Library Resources
These resources are available in the school library. You can use the following key as a guide for the level of reading ability required by each text.
No Safe Place (2010) Deborah Ellis.
No Safe Place is a novel that depicts the experiences of many child and youth refugees. Abdul is forced to flee his home in Baghdad, and ends up in a filthy, overrun refugee camp, trying to find a way to get to England. While this is a fictional work, it is well-researched, and a good example of conflict and refugees, and an example of how this experience can be represented in a text. Since it is a novel, it is located in our fiction collection. The fiction collection is organised alphabetically by author surname.
Hitler Youth: Growing Up in Hitler’s Shadow (2005) Susan Campbell Bartoletti.
Hitler Youth: Growing Up in Hitler’s Shadow provides an excellent example and discussion of propaganda. It contains interviews with twelve former members of the Hitler Youth, the youth organisation run by Hitler and the Nazi Party as part of Germany’s World War 2 operation. It provides some startling insights into the psychology of war and its impact on both an individual and societal level. This is a non-fiction work located on the shelves with the Dewey number 943.086.
From Nothing to Zero: Letters from Refugees in Australia’s Detention Centres (2003) Janet Austin (ed.)
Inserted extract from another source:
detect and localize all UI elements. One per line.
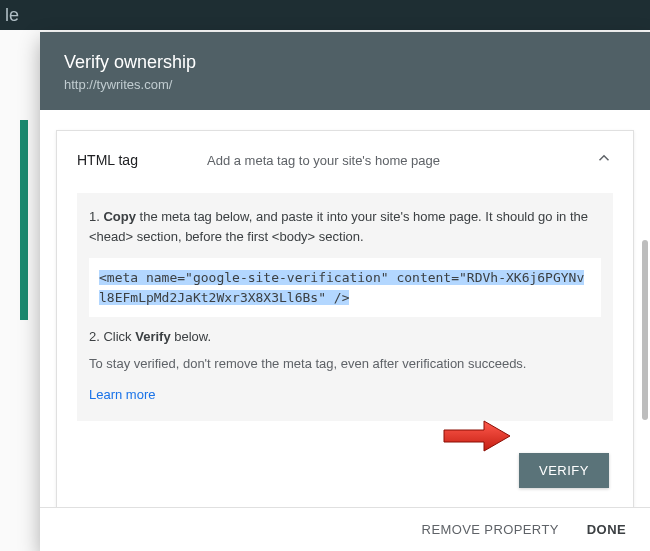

From Nothing to Zero: Letters from Refugees in Australia’s Detention Centres is a non-fiction text, consisting largely of letters written by refugees in detention in Australia. This text provides first-person accounts of the hardships experienced by refugees, even after leaving a war zone – often this can just be the start of their problems as they search for a new place where they are able to live safely and legally. This book is an eye-opening account of real refugees experiences of trying to seek safety in Australia, and how helpful (or not) the international community is to citizens whose countries have been impacted by war. This non-fiction volume is located on the shelves at 325.210.
Zlata’s Diary (1993) Zlata Filipovic
Zlata’s Diary is a personal account of growing up in a conflict zone. Zlata Filipovic, then eleven years old, writes in her diary as her city, Sarajevo, comes under siege and descends into war. Her personal diary, initially intended to record daily life and gossip, becomes a record of the war as life is reduced to hiding in the basement, dealing with food shortages, and hearing news of friends or acquaintances killed. This is a straightforward and honest account of war, told from the perspective of a young person whose childhood is interrupted by conflict. This non-fiction account is located on the shelves at 949.7. There are also several copies available through the English faculty which you can access by consulting your English teacher.